If a line in the data below contains the word "United", copy it out.

_____

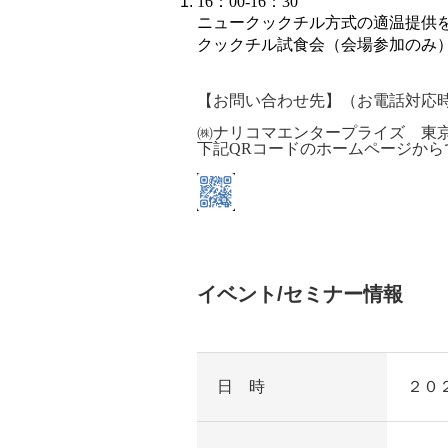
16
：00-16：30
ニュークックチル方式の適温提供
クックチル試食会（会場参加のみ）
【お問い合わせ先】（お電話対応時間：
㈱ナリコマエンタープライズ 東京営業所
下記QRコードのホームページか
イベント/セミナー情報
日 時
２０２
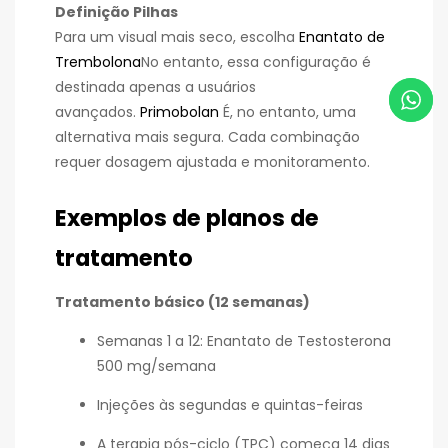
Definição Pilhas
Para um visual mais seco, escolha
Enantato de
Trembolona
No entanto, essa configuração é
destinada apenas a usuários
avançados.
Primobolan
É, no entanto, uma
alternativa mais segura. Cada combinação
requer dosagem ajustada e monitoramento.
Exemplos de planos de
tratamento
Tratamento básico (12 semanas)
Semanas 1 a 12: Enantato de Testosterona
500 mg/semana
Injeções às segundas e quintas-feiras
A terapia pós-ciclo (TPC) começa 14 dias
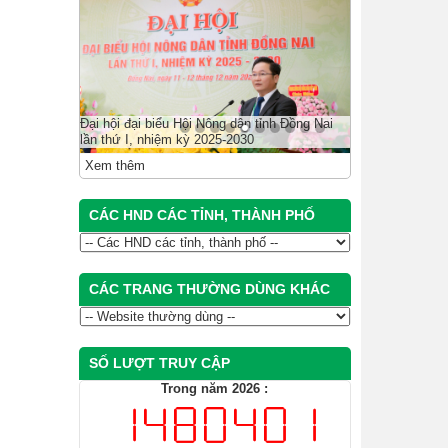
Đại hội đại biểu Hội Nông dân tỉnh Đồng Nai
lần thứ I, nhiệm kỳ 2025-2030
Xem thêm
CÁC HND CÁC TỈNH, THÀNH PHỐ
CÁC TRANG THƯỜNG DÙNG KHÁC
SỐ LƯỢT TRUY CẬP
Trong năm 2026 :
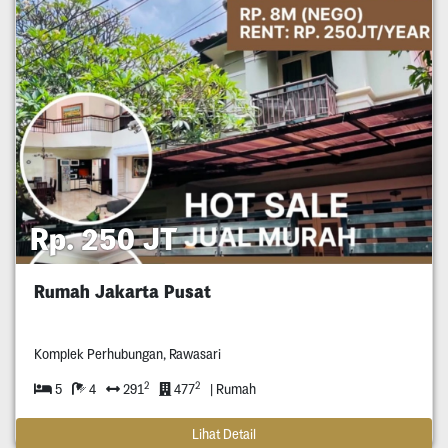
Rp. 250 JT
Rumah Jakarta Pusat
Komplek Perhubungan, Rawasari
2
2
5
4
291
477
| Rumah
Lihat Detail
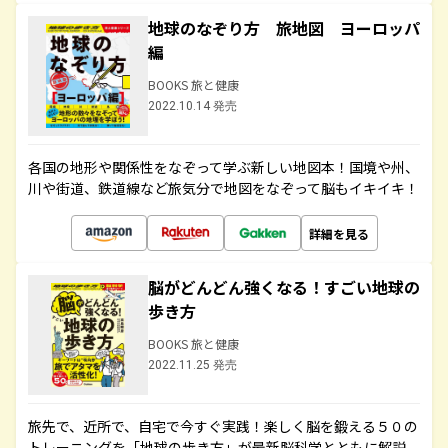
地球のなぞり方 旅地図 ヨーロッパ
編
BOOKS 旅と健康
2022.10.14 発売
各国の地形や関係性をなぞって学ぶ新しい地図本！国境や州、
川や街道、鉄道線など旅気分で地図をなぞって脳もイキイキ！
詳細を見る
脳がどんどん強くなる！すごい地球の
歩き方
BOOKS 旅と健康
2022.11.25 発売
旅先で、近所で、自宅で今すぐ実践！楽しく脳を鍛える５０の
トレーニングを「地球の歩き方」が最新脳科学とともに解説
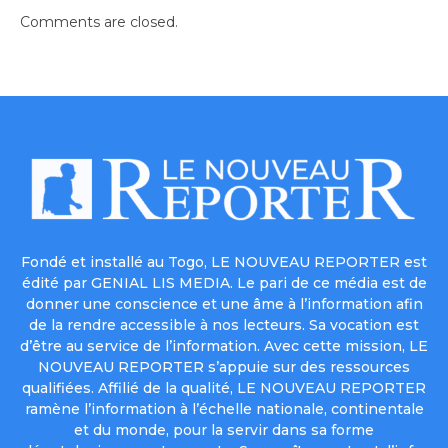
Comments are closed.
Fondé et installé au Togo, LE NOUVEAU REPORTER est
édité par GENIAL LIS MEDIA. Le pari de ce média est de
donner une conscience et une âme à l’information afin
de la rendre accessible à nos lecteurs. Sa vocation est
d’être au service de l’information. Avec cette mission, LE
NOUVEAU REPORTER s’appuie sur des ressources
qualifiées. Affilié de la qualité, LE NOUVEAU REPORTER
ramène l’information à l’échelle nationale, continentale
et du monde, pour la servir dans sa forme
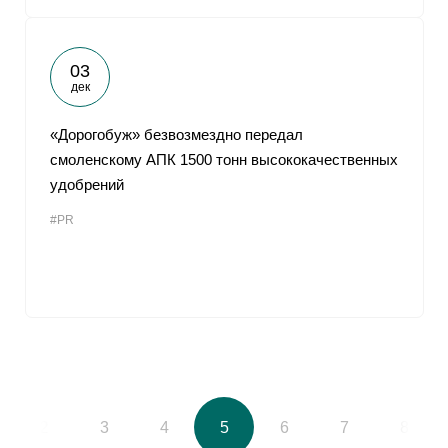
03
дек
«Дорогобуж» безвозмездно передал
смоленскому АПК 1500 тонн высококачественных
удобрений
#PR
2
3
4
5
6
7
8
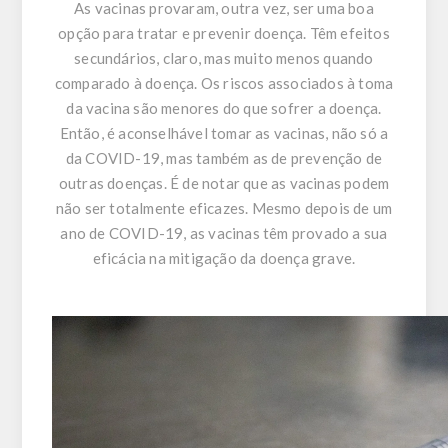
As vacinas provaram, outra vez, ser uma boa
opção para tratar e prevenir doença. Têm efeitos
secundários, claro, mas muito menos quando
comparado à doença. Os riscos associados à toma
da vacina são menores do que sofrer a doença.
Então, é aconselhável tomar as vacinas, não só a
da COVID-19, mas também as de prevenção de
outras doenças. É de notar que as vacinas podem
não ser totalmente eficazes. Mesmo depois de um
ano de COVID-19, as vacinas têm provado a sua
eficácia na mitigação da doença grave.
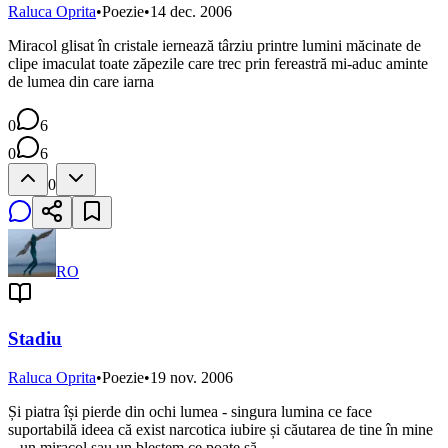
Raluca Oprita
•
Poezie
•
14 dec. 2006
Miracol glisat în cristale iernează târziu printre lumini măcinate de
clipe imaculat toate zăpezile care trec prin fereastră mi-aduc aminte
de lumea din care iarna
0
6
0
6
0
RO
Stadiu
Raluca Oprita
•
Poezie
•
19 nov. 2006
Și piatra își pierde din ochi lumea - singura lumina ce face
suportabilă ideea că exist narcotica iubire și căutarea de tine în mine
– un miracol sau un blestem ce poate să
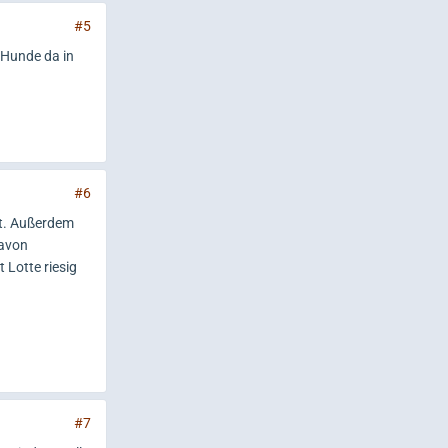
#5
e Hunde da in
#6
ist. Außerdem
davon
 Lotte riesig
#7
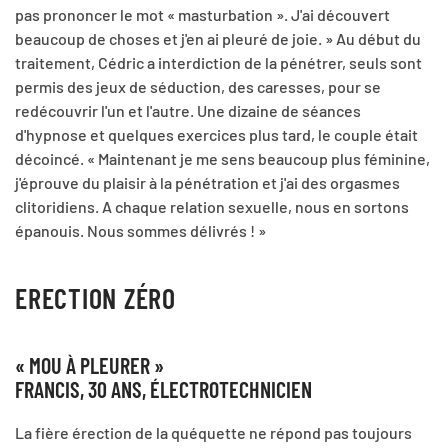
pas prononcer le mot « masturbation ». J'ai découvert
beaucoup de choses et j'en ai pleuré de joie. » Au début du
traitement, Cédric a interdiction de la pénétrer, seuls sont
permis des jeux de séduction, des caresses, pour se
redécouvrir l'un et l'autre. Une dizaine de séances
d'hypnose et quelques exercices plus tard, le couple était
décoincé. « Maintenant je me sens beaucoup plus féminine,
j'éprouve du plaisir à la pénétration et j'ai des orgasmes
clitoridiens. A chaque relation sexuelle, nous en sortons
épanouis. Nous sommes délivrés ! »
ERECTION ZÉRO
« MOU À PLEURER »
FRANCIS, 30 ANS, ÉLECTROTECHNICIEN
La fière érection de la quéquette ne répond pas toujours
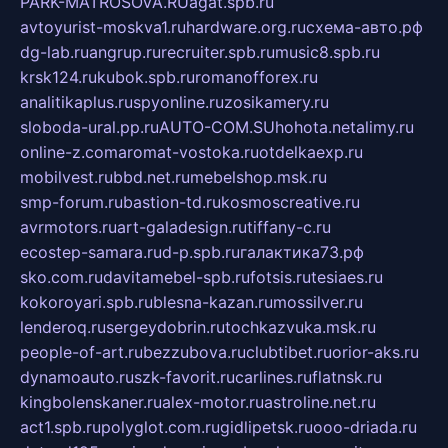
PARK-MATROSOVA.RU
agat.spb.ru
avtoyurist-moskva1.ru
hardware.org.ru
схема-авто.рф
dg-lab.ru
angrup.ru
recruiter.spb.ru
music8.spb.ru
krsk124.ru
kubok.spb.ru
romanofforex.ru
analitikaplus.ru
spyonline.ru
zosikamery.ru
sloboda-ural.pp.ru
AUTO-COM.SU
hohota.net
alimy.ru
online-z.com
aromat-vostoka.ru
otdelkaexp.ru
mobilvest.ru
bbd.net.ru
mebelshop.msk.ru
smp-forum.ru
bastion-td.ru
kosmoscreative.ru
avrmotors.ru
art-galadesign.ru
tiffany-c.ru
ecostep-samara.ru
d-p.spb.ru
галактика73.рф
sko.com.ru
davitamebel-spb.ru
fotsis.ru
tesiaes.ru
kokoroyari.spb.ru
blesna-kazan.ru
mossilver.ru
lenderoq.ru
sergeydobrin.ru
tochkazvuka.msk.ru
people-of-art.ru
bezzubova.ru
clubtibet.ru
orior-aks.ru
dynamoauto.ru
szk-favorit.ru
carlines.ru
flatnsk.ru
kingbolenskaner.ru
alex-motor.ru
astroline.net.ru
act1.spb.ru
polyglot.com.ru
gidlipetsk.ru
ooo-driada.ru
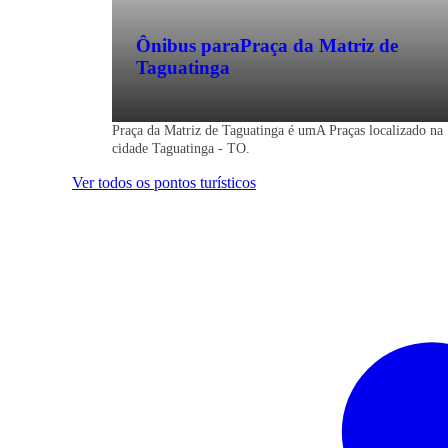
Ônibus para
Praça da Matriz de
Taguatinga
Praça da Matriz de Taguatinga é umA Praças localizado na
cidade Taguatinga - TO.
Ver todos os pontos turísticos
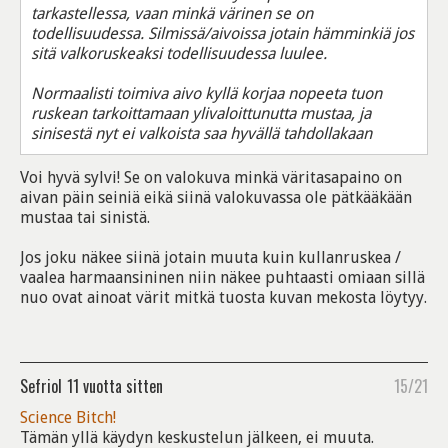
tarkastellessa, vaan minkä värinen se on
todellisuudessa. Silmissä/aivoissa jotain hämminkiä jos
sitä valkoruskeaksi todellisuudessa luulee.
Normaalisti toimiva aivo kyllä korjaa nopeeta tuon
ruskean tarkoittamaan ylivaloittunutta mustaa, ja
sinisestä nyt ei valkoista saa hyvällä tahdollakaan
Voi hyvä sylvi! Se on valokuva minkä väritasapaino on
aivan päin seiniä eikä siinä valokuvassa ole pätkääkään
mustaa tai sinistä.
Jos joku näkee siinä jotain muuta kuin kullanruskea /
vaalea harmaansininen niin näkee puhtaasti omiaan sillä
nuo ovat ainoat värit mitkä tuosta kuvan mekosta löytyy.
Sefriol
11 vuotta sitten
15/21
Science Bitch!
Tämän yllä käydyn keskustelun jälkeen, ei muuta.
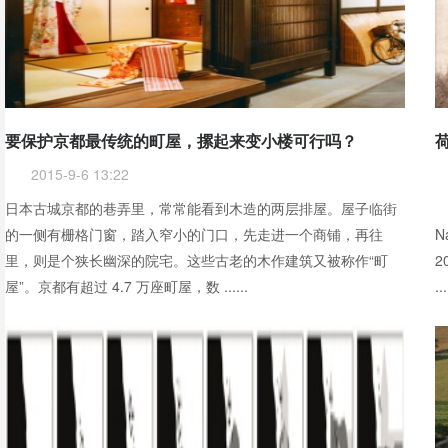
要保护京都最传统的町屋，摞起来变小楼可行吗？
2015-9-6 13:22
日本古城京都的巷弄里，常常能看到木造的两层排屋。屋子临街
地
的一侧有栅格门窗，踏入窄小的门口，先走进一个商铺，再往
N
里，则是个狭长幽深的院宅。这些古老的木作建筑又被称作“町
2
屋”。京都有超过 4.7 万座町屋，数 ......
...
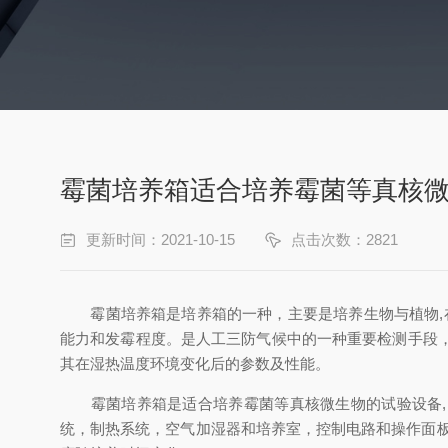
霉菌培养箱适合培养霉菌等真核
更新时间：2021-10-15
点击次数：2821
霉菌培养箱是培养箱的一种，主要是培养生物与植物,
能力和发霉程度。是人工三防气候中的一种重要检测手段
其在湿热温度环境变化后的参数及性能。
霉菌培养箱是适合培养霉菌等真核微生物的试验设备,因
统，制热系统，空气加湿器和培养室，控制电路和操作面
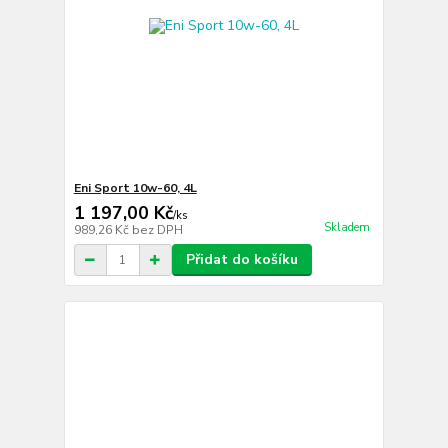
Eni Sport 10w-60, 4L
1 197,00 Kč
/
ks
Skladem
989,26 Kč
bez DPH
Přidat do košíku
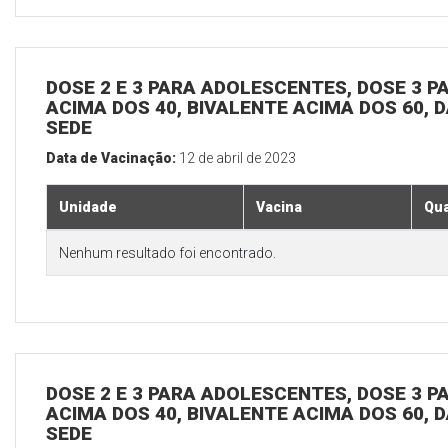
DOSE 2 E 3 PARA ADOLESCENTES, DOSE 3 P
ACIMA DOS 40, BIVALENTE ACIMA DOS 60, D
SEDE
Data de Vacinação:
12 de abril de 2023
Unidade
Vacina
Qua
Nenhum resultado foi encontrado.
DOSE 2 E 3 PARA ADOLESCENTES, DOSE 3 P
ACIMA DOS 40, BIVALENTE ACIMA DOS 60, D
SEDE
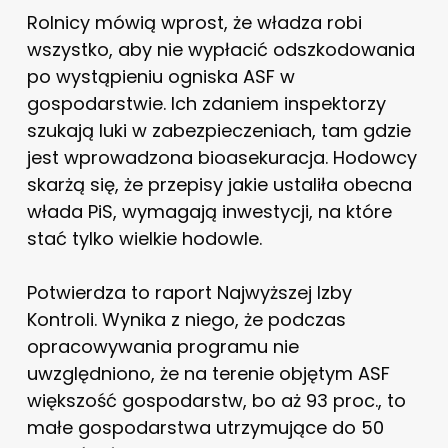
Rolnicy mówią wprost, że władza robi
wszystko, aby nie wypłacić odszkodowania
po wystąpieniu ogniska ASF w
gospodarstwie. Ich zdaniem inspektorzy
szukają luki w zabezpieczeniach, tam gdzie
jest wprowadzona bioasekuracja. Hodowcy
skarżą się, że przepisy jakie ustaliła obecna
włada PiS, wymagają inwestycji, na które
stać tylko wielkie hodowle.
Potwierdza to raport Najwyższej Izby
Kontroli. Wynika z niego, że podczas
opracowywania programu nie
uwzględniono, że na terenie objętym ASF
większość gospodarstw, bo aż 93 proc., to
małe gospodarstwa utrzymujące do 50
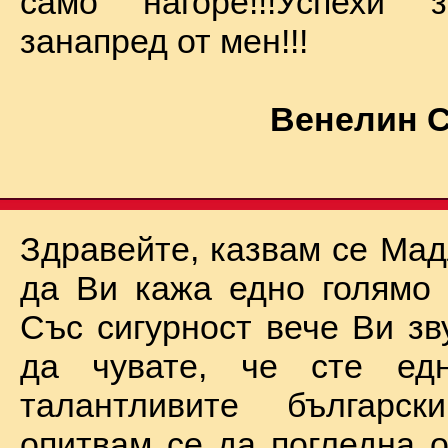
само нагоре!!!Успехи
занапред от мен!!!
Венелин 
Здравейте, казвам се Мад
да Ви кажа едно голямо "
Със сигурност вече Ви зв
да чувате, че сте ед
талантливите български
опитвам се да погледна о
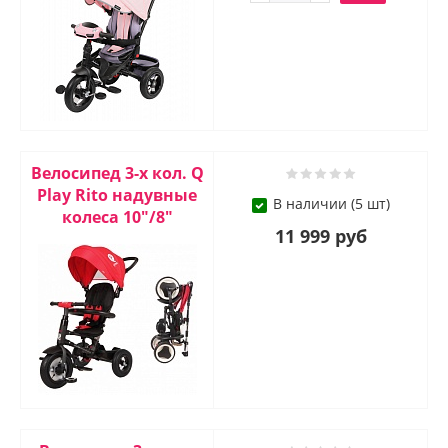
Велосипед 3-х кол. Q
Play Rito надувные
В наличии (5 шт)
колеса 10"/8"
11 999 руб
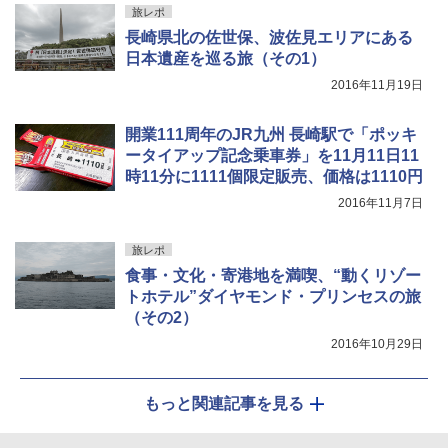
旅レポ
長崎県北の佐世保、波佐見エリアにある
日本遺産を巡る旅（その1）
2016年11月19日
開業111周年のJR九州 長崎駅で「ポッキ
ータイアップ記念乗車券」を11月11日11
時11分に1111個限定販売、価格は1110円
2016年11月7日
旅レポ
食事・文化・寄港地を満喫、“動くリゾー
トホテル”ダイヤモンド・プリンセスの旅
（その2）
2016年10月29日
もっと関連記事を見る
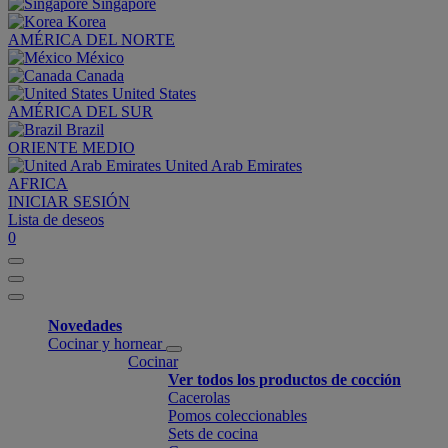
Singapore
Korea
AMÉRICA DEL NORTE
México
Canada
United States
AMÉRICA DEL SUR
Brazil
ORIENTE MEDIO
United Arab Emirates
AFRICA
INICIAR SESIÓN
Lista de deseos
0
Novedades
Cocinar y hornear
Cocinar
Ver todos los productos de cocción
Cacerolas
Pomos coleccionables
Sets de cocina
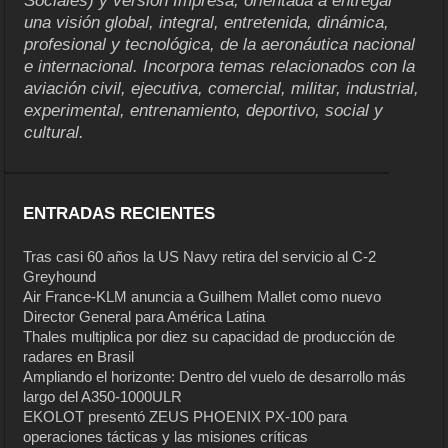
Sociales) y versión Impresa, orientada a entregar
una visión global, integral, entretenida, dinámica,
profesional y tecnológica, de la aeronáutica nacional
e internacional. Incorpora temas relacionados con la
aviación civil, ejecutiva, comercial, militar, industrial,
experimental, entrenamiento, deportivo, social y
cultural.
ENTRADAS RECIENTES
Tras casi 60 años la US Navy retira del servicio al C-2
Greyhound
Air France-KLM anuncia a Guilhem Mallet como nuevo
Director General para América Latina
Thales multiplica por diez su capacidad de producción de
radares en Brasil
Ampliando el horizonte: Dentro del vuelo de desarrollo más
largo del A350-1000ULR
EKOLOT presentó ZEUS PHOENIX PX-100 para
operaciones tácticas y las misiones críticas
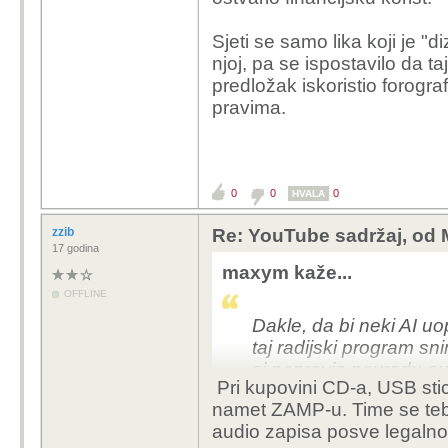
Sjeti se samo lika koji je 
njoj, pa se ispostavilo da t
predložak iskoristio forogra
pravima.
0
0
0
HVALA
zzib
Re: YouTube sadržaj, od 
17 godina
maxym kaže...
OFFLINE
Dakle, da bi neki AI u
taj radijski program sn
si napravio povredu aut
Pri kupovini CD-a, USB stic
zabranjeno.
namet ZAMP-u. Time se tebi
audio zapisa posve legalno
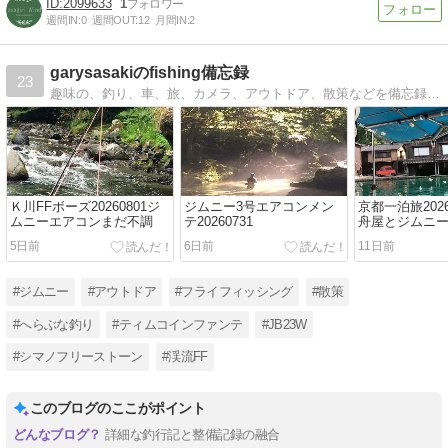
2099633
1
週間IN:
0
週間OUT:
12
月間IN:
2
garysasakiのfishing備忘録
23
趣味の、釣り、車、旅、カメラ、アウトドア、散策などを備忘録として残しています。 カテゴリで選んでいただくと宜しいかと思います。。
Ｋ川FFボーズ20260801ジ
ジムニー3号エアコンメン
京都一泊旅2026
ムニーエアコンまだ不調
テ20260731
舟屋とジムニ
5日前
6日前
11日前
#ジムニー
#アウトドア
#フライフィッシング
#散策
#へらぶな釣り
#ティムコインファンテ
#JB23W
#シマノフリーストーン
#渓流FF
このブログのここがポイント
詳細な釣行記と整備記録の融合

_____

Final answer —
United States
United Arab Emirates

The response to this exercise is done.